‘Fascinating and Repulsive’: Major Garrett Breaks Down His Podcast On The Most Destructive Spy in US History

 

Major Garrett, the chief Washington correspondent for CBS News and creator and host of The TakeOut podcast, appeared on this week’s episode of The Interview for a chat with myself and Mediaite editor Aidan McLaughlin — about the chaos in the House, the media and Trump, and his fascinating new podcast.

Agent of Betrayal, Garrett’s new podcast series for CBS News, tells the story of an FBI agent, Robert Hanssen, who was considered one of the most damaging covert operatives in U.S. history.

The culmination of two years of reporting, Agent of Betrayal is an 8-hour limited series about the former FBI agent, who was secretly working for the Kremlin during the Cold War.

Hanssen’s espionage, as Garrett reports, “caused the execution of at least three individuals and cost hundreds of millions of dollars of damage to the United States Intelligence Program.”

But people who knew him personally said he was as “regular as pie,” a “solid citizen.”

“He was in every way a contradictory human being,” Garrett told Mediaite. “I’ve never encountered, studied, researched, someone who was as diseased, and regular, and routine a liar as Robert Hanssen.”

Garrett said that Hanssen started working for Soviets in 1979 while at the FBI, where he served for a total of 25 years. He was what was considered a “walk-in” which means someone who is not actively recruited by the FBI.

“During the Cold War, the Soviets and the United States were engaged every day in trying to recruit people on the other side to get them to tell them secrets about the other side. So we were constantly trying to recruit Soviets. Soviets were constantly trying to recruit Americans to give them little bits of information to create some level of advantage or equalize things between the superpowers in this massive global competition. Robert Hanssen just walked in the door of a known place in New York where Soviets were, and because he was an FBI agent and it paid attention to the conversation in the offices he worked in in New York, he knew that was a good place to find Soviets.”

According to Garrrett, Hanssen was a walking contradiction – on the one hand, the father of a pious family, on the other a deceitful spy trading dangerous secrets to the threatening adversary of the United States.

“He went to mass every single day, talked about how much he hated communists and communists all the time, talked about how much he believed in law and order in America, how much he loved his family. All of these outward projections of patriotism, anti-communism, Catholicism, moral uprightness,” Garrett said. “Every step of the way, projecting all of these things. He was doing the exact opposite. That to me was both fascinating and repulsive and something I just couldn’t stop looking into once the hook got him.”

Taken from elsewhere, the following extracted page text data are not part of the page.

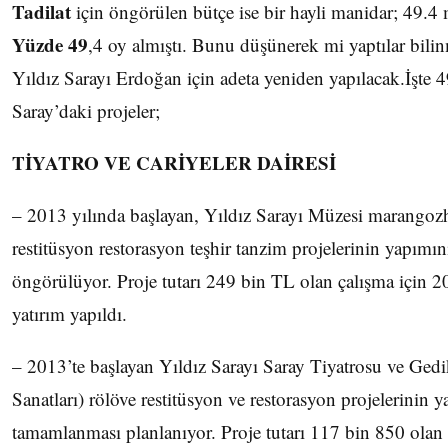
Tadilat
için öngörülen bütçe ise bir hayli manidar; 49.4
Yüzde 49
,4 oy almıştı. Bunu düşünerek mi yaptılar bili
Yıldız Sarayı Erdoğan için adeta yeniden yapılacak.İşte 4
Saray’daki projeler;
TİYATRO VE CARİYELER DAİRESİ
– 2013 yılında başlayan, Yıldız Sarayı Müzesi marangozh
restitüsyon restorasyon teşhir tanzim projelerinin yapım
öngörülüyor. Proje tutarı 249 bin TL olan çalışma için 
yatırım yapıldı.
– 2013’te başlayan Yıldız Sarayı Saray Tiyatrosu ve Gedi
Sanatları) rölöve restitüsyon ve restorasyon projelerinin
tamamlanması planlanıyor. Proje tutarı 117 bin 850 olan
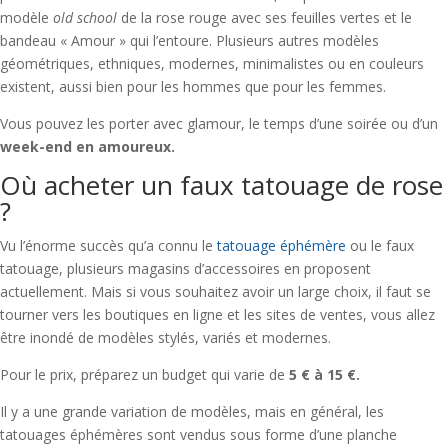
modèle
old school
de la rose rouge avec ses feuilles vertes et le
bandeau « Amour » qui l’entoure. Plusieurs autres modèles
géométriques, ethniques, modernes, minimalistes ou en couleurs
existent, aussi bien pour les hommes que pour les femmes.
Vous pouvez les porter avec glamour, le temps d’une soirée ou d’un
week-end en amoureux.
Où acheter un faux tatouage de rose
?
Vu l’énorme succès qu’a connu le
tatouage éphémère
ou le faux
tatouage, plusieurs magasins d’accessoires en proposent
actuellement. Mais si vous souhaitez avoir un large choix, il faut se
tourner vers les boutiques en ligne et les sites de ventes, vous allez
être inondé de modèles stylés, variés et modernes.
Pour le prix, préparez un budget qui varie de
5 € à 15 €.
Il y a une grande variation de modèles, mais en général, les
tatouages éphémères sont vendus sous forme d’une planche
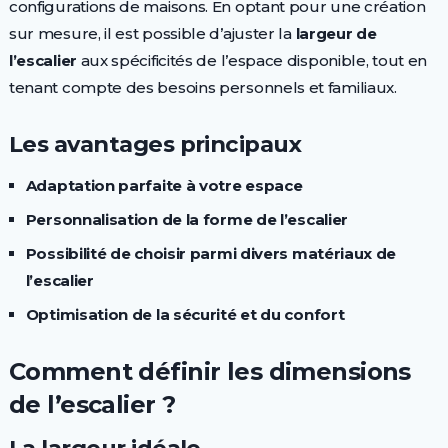
configurations de maisons. En optant pour une création
sur mesure, il est possible d’ajuster la
largeur de
l’escalier
aux spécificités de l’espace disponible, tout en
tenant compte des besoins personnels et familiaux.
Les avantages principaux
Adaptation parfaite à votre espace
Personnalisation de la forme de l’escalier
Possibilité de choisir parmi divers matériaux de
l’escalier
Optimisation de la sécurité et du confort
Comment définir les dimensions
de l’escalier ?
La largeur idéale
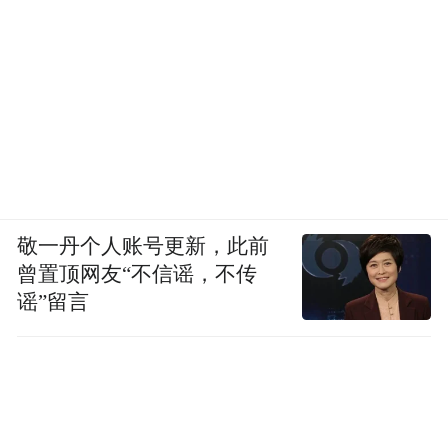
敬一丹个人账号更新，此前
曾置顶网友“不信谣，不传
谣”留言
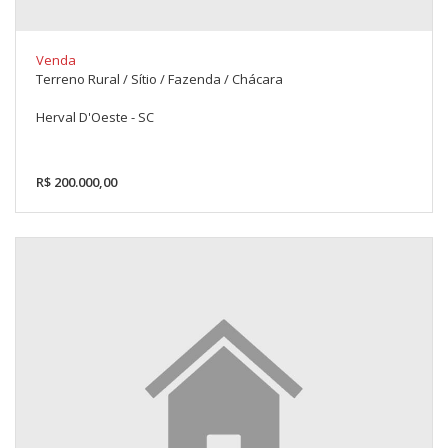
Venda
Terreno Rural / Sítio / Fazenda / Chácara
Herval D'Oeste - SC
R$ 200.000,00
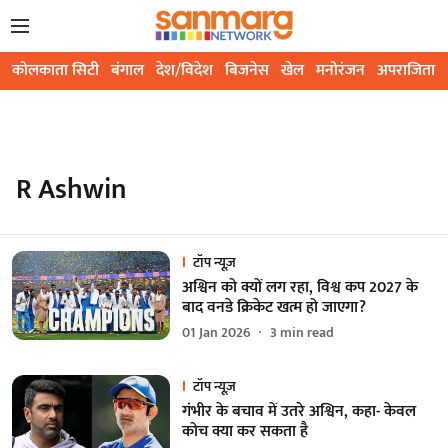
कोलकाता सिटी
बंगाल
देश/विदेश
बिजनेस
खेल
मनोरंजन
अपराजिता
R Ashwin
टॉप न्यूज़
अश्विन को क्यों लग रहा, विश्व कप 2027 के
बाद वनडे क्रिकेट खत्म हो जाएगा?
01 Jan 2026
3
min read
टॉप न्यूज़
गंभीर के बचाव में उतरे अश्विन, कहा- केवल
कोच क्या कर सकता है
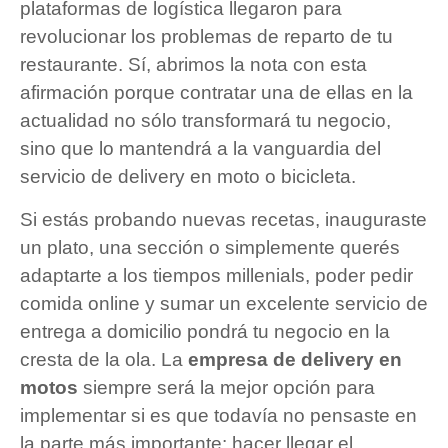
plataformas de logística llegaron para
revolucionar los problemas de reparto de tu
restaurante. Sí, abrimos la nota con esta
afirmación porque contratar una de ellas en la
actualidad no sólo transformará tu negocio,
sino que lo mantendrá a la vanguardia del
servicio de delivery en moto o bicicleta.
Si estás probando nuevas recetas, inauguraste
un plato, una sección o simplemente querés
adaptarte a los tiempos millenials, poder pedir
comida online y sumar un excelente servicio de
entrega a domicilio pondrá tu negocio en la
cresta de la ola. La
empresa de delivery en
motos
siempre será la mejor opción para
implementar si es que todavía no pensaste en
la parte más importante: hacer llegar el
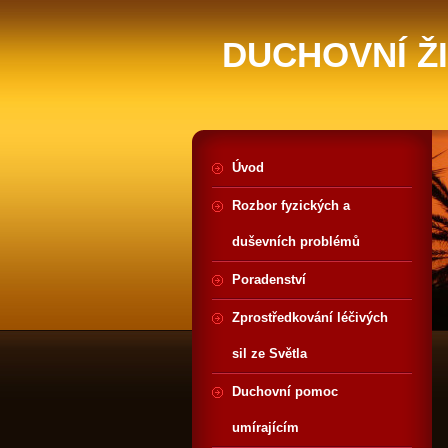
DUCHOVNÍ Ž
Úvod
Rozbor fyzických a
duševních problémů
Poradenství
Zprostředkování léčivých
sil ze Světla
Duchovní pomoc
umírajícím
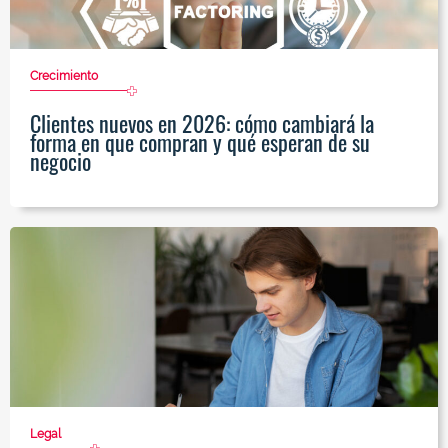
Crecimiento
Clientes nuevos en 2026: cómo cambiará la
forma en que compran y qué esperan de su
negocio
Legal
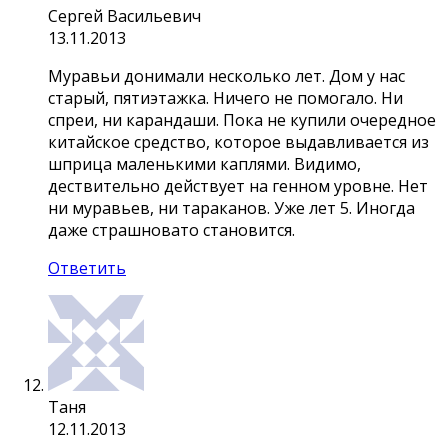
Сергей Васильевич
13.11.2013
Муравьи донимали несколько лет. Дом у нас
старый, пятиэтажка. Ничего не помогало. Ни
спреи, ни карандаши. Пока не купили очередное
китайское средство, которое выдавливается из
шприца маленькими каплями. Видимо,
дествительно действует на генном уровне. Нет
ни муравьев, ни тараканов. Уже лет 5. Иногда
даже страшновато становится.
Ответить
Таня
12.11.2013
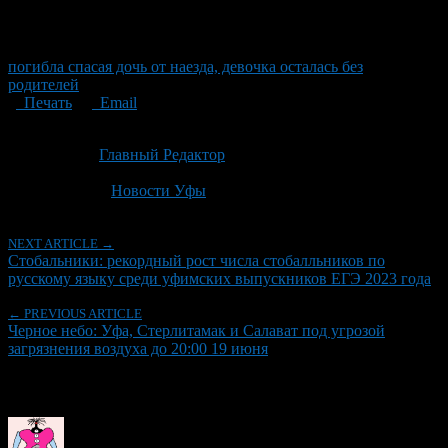
погибла спасая дочь от наезда, девочка осталась без
родителей
Печать
Email
Опубликовано: 2 месяца назад на 18.06.2026
Автор:
Главный Редактор
Последнее изминение 18 июня, 2026 @ 5:50 пп
Рубрики
Новости Уфы
NEXT ARTICLE →
Стобальники: рекордный рост числа стобалльников по
русскому языку среди уфимских выпускников ЕГЭ 2023 года
← PREVIOUS ARTICLE
Черное небо: Уфа, Стерлитамак и Салават под угрозой
загрязнения воздуха до 20:00 19 июня
Об авторе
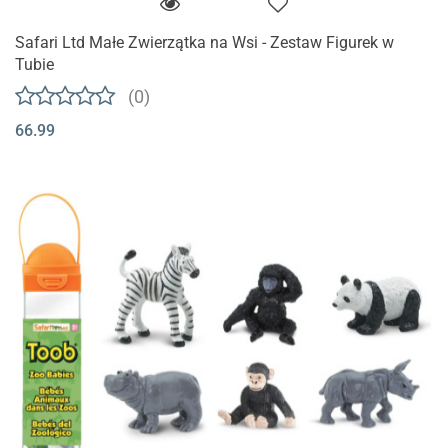
Safari Ltd Małe Zwierzątka na Wsi - Zestaw Figurek w
Tubie
(0)
66.99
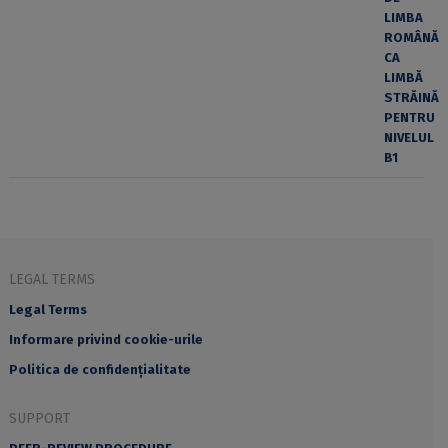
LEGAL TERMS
Legal Terms
Informare privind cookie-urile
Politica de confidențialitate
SUPPORT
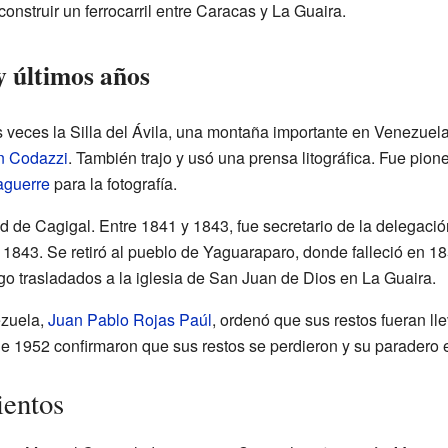
construir un ferrocarril entre Caracas y La Guaira.
 y últimos años
veces la Silla del Ávila, una montaña importante en Venezuela
n Codazzi
. También trajo y usó una prensa litográfica. Fue pion
aguerre
para la fotografía.
lud de Cagigal. Entre 1841 y 1843, fue secretario de la delegac
1843. Se retiró al pueblo de Yaguaraparo, donde falleció en 18
go trasladados a la iglesia de San Juan de Dios en La Guaira.
ezuela,
Juan Pablo Rojas Paúl
, ordenó que sus restos fueran l
e 1952 confirmaron que sus restos se perdieron y su paradero
ientos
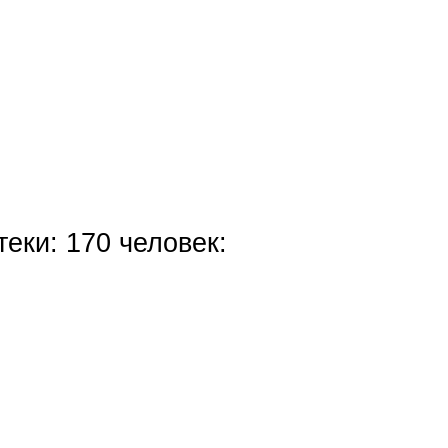
еки: 170 человек:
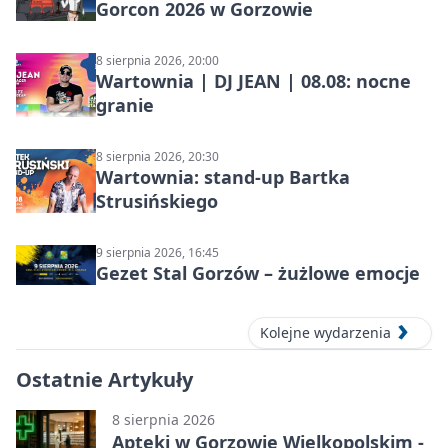
Gorcon 2026 w Gorzowie
8 sierpnia 2026, 20:00
Wartownia | DJ JEAN | 08.08: nocne
granie
8 sierpnia 2026, 20:30
Wartownia: stand-up Bartka
Strusińskiego
9 sierpnia 2026, 16:45
Gezet Stal Gorzów – żużlowe emocje
Kolejne wydarzenia
Ostatnie Artykuły
8 sierpnia 2026
Apteki w Gorzowie Wielkopolskim -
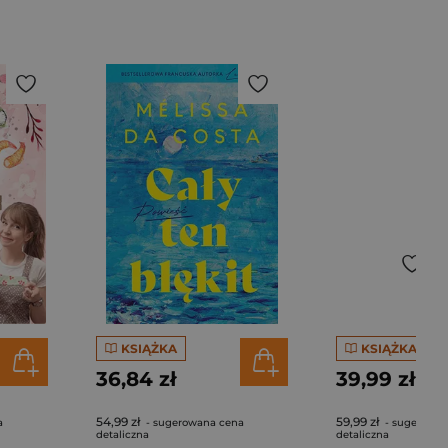
KSIĄŻKA
KSIĄŻKA
36,84 zł
39,99 zł
54,99 zł
59,99 zł
a
- sugerowana cena
- sugerowan
detaliczna
detaliczna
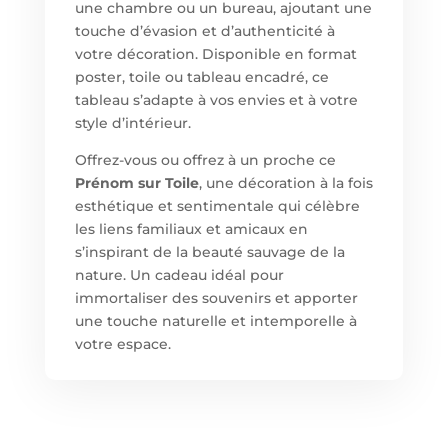
une chambre ou un bureau, ajoutant une
touche d’évasion et d’authenticité à
votre décoration. Disponible en format
poster, toile ou tableau encadré, ce
tableau s’adapte à vos envies et à votre
style d’intérieur.
Offrez-vous ou offrez à un proche ce
Prénom sur Toile
, une décoration à la fois
esthétique et sentimentale qui célèbre
les liens familiaux et amicaux en
s’inspirant de la beauté sauvage de la
nature. Un cadeau idéal pour
immortaliser des souvenirs et apporter
une touche naturelle et intemporelle à
votre espace.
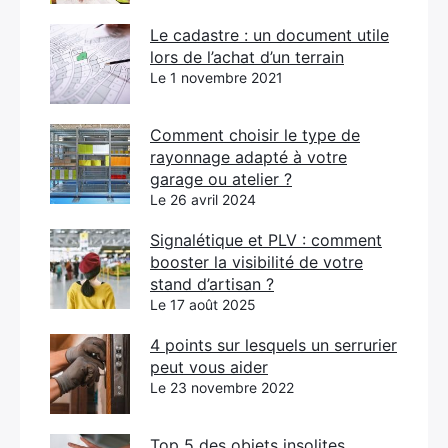
Le cadastre : un document utile
lors de l’achat d’un terrain
Le 1 novembre 2021
Comment choisir le type de
rayonnage adapté à votre
garage ou atelier ?
Le 26 avril 2024
Signalétique et PLV : comment
booster la visibilité de votre
stand d’artisan ?
Le 17 août 2025
4 points sur lesquels un serrurier
peut vous aider
Le 23 novembre 2022
Top 5 des objets insolites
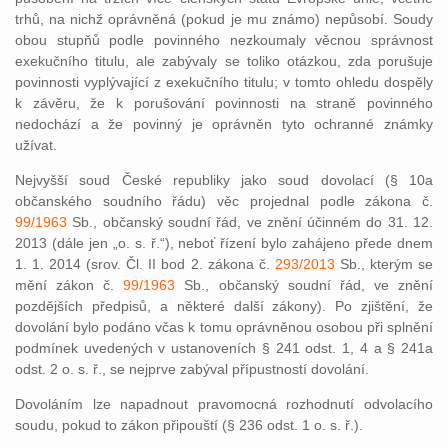
trhů, na nichž oprávněná (pokud je mu známo) nepůsobí. Soudy
obou stupňů podle povinného nezkoumaly věcnou správnost
exekučního titulu, ale zabývaly se toliko otázkou, zda porušuje
povinnosti vyplývající z exekučního titulu; v tomto ohledu dospěly
k závěru, že k porušování povinnosti na straně povinného
nedochází a že povinný je oprávněn tyto ochranné známky
užívat.
Nejvyšší soud České republiky jako soud dovolací (§ 10a
občanského soudního řádu) věc projednal podle zákona č.
99/1963
Sb., občanský soudní řád, ve znění účinném do 31. 12.
2013 (dále jen „o. s. ř.“), neboť řízení bylo zahájeno přede dnem
1. 1. 2014 (srov. Čl. II bod 2. zákona č.
293/2013
Sb., kterým se
mění zákon č.
99/1963
Sb., občanský soudní řád, ve znění
pozdějších předpisů, a některé další zákony). Po zjištění, že
dovolání bylo podáno včas k tomu oprávněnou osobou při splnění
podmínek uvedených v ustanoveních § 241 odst. 1, 4 a § 241a
odst. 2 o. s. ř., se nejprve zabýval přípustností dovolání.
Dovoláním lze napadnout pravomocná rozhodnutí odvolacího
soudu, pokud to zákon připouští (§ 236 odst. 1 o. s. ř.).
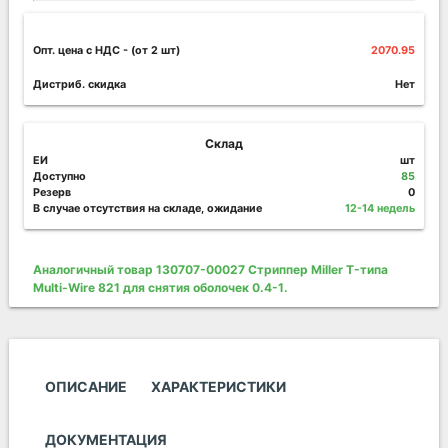
Опт. цена c НДС
- (от 2 шт)
2070.95
Дистриб. скидка
Нет
Склад
ЕИ
шт
Доступно
85
Резерв
0
В случае отсутствия на складе, ожидание
12-14 недель
Аналогичный товар 130707-00027 Стриппер Miller T-типа
Multi-Wire 821 для снятия оболочек 0.4-1.
ОПИСАНИЕ
ХАРАКТЕРИСТИКИ
ДОКУМЕНТАЦИЯ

Garrett spoke with more than fifty people who knew Hanssen to attempt to understand the deeply complicated man who died of colon cancer in 2023 while in prison.

One great mystery remains: why did Robert Hanssen do it? Garrett attempts to close in on the answer in his new series.

“Did Robert Hanssen, at various stages of his FBI career, feel he was underappreciated and bureaucratically ignored? Yes, he did. Was he also promoted? Yes, he was. Was he considered in some respects, a pretty good FBI special agent? Yes, he was. So did he get hassled and shunted off to terrible places and not get good promotions? No, he got good assignments and good promotions. But nevertheless, he nursed a kind of resentment that the FBI didn’t do that faster or move him higher. So resentment is a component of it.”

But Garrett told Mediaite “resentment” was only part of Hanssen’s motive. Money too was a contributing factor, however more than financial gain it was a sense of self-entitlement and enormous ego that drove Hanssen.

“Is money a factor? Yes. Decisive? No. He got about $600,000 over the course of his side hustle spying career,” Garrett said. “Compared to the value of the secrets he gave the Soviets and the Russians, he could have made much, much more. Millions upon millions of dollars if he had asked for it. But he didn’t.”